Factors Affecting Postpartum Bone Mineral Density in a Clinical Trial of Vitamin D Supplementation
J Womens Health (Larchmt) . 2024 Jun 10. doi: 10.1089/jwh.2022.0525 PDF behind paywall
Amy E Wahlquist 1 2, Harry H Blanke 3, Golaleh Asghari 4, John E Baatz 5, Myla Ebeling 5, Judy R Shary 5, Cynthia R Howard 6, Ruth A Lawrence 6, Bruce W Hollis 5, Carol L Wagner 5

Background: Few studies evaluate the effects of vitamin D status and supplementation on maternal bone mineral density (BMD) during lactation and further lack inclusion of diverse racial/ethnic groups, body mass index (BMI), or physical activity. Objective: Determine the effects of vitamin D treatment/status, feeding type, BMI, race/ethnicity, and physical activity on postpartum women's BMD to 7 months.

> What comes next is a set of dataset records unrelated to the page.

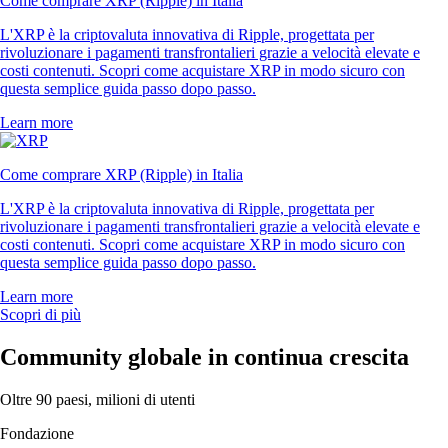
Come comprare XRP (Ripple) in Italia
L'XRP è la criptovaluta innovativa di Ripple, progettata per
rivoluzionare i pagamenti transfrontalieri grazie a velocità elevate e
costi contenuti. Scopri come acquistare XRP in modo sicuro con
questa semplice guida passo dopo passo.
Learn more
Come comprare XRP (Ripple) in Italia
L'XRP è la criptovaluta innovativa di Ripple, progettata per
rivoluzionare i pagamenti transfrontalieri grazie a velocità elevate e
costi contenuti. Scopri come acquistare XRP in modo sicuro con
questa semplice guida passo dopo passo.
Learn more
Scopri di più
Community globale in continua crescita
Oltre 90 paesi, milioni di utenti
Fondazione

Methods: Women with singleton pregnancies beginning 4-6 weeks' postpartum were randomized into two treatment groups (400 or 6400 IU vitamin D/day). Participant hip, spine, femoral neck, and whole-body BMD using Dual-energy X-ray absorptiometry (DXA Hologic), serum 25-hydroxyvitamin D [25(OH)D (RIA; Diasorin), BMI, and physical activity were measured at 1, 4, and 7 months postpartum. A general linear mixed modeling approach was undertaken to assess the effects of vitamin D status [both serum 25(OH)D concentrations and treatment groups], feeding type, race/ethnicity, BMI, and physical activity on BMD in postpartum women.

Results: During the 6-month study period, lactating women had 1-3% BMD loss in all regions compared with 1-3% gain in nonlactating women. Higher maternal BMI was associated with less bone loss in femoral neck and hip regions. Black American women had less BMD loss than White/Caucasian or Hispanic lactating women in spine and hip regions. Exclusively breastfeeding women in the 6400 IU vitamin D group had less femoral neck BMD loss than the 400 IU group at 4 months sustained to 7 months. Physical activity was associated with higher hip BMD.

Conclusion: While there was BMD loss during lactation to 7 months, the loss rate was less than previously reported, with notable racial/ethnic variation. Breastfeeding was associated with loss in BMD compared with formula-feeding women who gained BMD. Higher BMI and physical activity independently appeared to protect hip BMD, whereas higher vitamin D supplementation appeared protective against femoral neck BMD loss.